(Records excerpted from a collection)
● ● ● ● ●

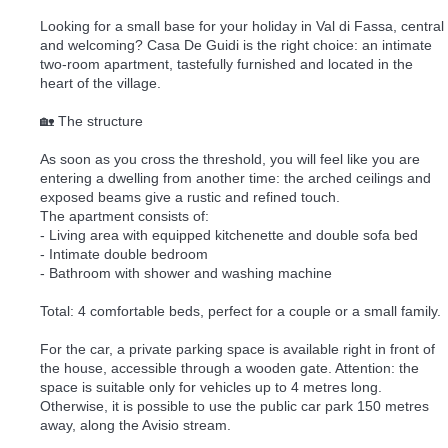
Looking for a small base for your holiday in Val di Fassa, central
and welcoming? Casa De Guidi is the right choice: an intimate
two-room apartment, tastefully furnished and located in the
heart of the village.
🏡 The structure
As soon as you cross the threshold, you will feel like you are
entering a dwelling from another time: the arched ceilings and
exposed beams give a rustic and refined touch.
The apartment consists of:
- Living area with equipped kitchenette and double sofa bed
- Intimate double bedroom
- Bathroom with shower and washing machine
Total: 4 comfortable beds, perfect for a couple or a small family.
For the car, a private parking space is available right in front of
the house, accessible through a wooden gate. Attention: the
space is suitable only for vehicles up to 4 metres long.
Otherwise, it is possible to use the public car park 150 metres
away, along the Avisio stream.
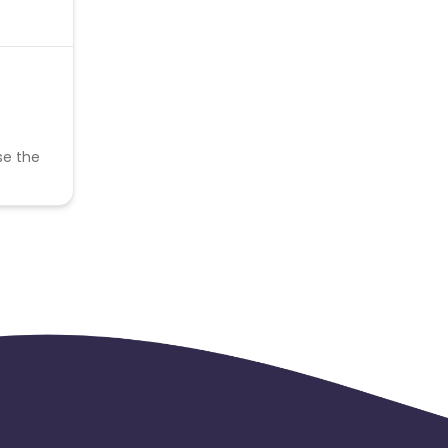
se the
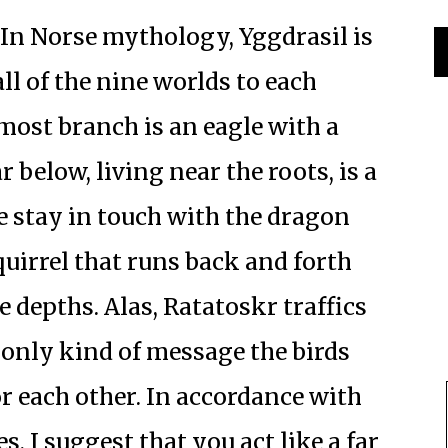
In Norse mythology, Yggdrasil is
all of the nine worlds to each
most branch is an eagle with a
r below, living near the roots, is a
 stay in touch with the dragon
quirrel that runs back and forth
 depths. Alas, Ratatoskr traffics
e only kind of message the birds
r each other. In accordance with
s, I suggest that you act like a far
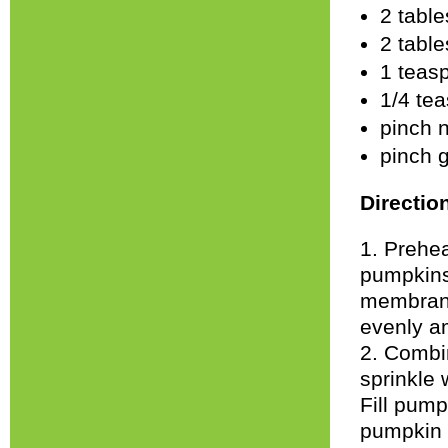
2 tabl
2 tabl
1 teasp
1/4 te
pinch 
pinch 
Directio
1. Prehea
pumpkins
membrane
evenly a
2. Combi
sprinkle 
Fill pump
pumpkin 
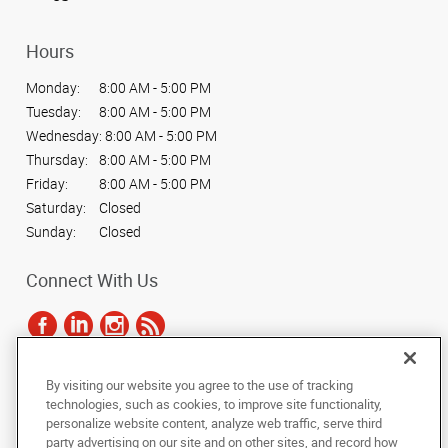
Hours
Monday:
8:00 AM - 5:00 PM
Tuesday:
8:00 AM - 5:00 PM
Wednesday:
8:00 AM - 5:00 PM
Thursday:
8:00 AM - 5:00 PM
Friday:
8:00 AM - 5:00 PM
Saturday:
Closed
Sunday:
Closed
Connect With Us
By visiting our website you agree to the use of tracking
Under the copyright laws, this documentation may not be copied,
technologies, such as cookies, to improve site functionality,
photocopied, reproduced, translated, or reduced to any electronic medium or
personalize website content, analyze web traffic, serve third
machine-readable form, in whole or in part, without the prior written consent
party advertising on our site and on other sites, and record how
of AlphaGraphics, Inc.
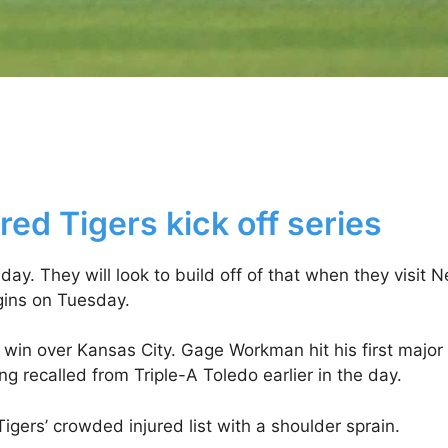
ed Tigers kick off series
y. They will look to build off of that when they visit 
gins on Tuesday.
 win over Kansas City. Gage Workman hit his first major
 recalled from Triple-A Toledo earlier in the day.
gers’ crowded injured list with a shoulder sprain.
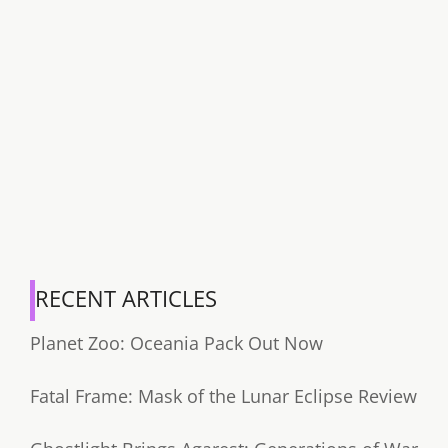
RECENT ARTICLES
Planet Zoo: Oceania Pack Out Now
Fatal Frame: Mask of the Lunar Eclipse Review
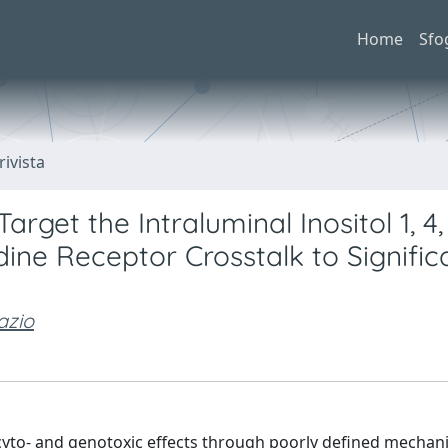
Home
Sfo
rivista
rget the Intraluminal Inositol 1, 4,
ne Receptor Crosstalk to Signific
azio
cyto- and genotoxic effects through poorly defined mecha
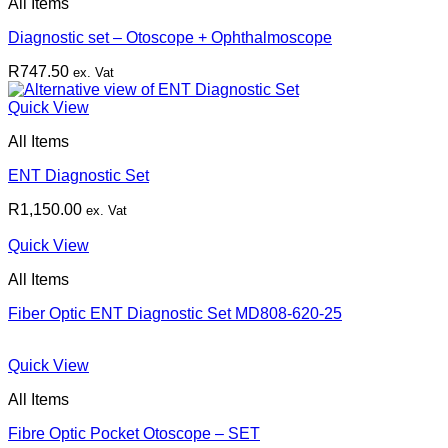
All Items
Diagnostic set – Otoscope + Ophthalmoscope
R
747.50
ex. Vat
Quick View
All Items
ENT Diagnostic Set
R
1,150.00
ex. Vat
Quick View
All Items
Fiber Optic ENT Diagnostic Set MD808-620-25
Quick View
All Items
Fibre Optic Pocket Otoscope – SET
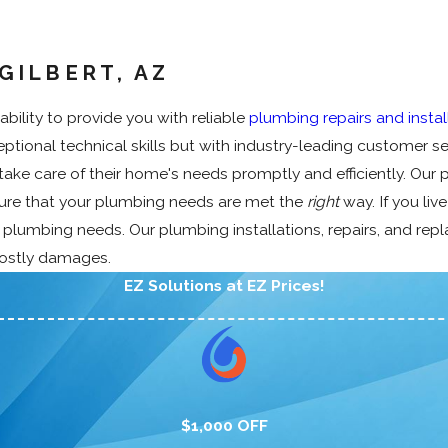
Z
a
i
e
r
o
F
t
p
a
a
m
l
e
i
k
i
m
GILBERT, AZ
o
r
n
D
n
e
w
H
g
e
C
r
bility to provide you with reliable
plumbing repairs and instal
M
e
&
t
l
c
tional technical skills but with industry-leading customer se
a
a
R
e
e
i
i
t
e
c
a
a
ke care of their home's needs promptly and efficiently. Our 
n
e
p
t
n
l
sure that your plumbing needs are met the
right
way. If you liv
t
r
i
i
i
P
r plumbing needs. Our plumbing installations, repairs, and re
e
s
p
o
n
l
costly damages.
n
i
n
g
u
EZ Solutions at EZ Prices!
a
n
m
n
g
b
c
i
e
n
P
g
l
$1,000 OFF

● ● ● ● ●

• PROBLEM REQUIREMENTS:
In these entries, please give the number of lines holding the string "small" and nothing more.

• SOLUTION TO THE PROBLEM:
2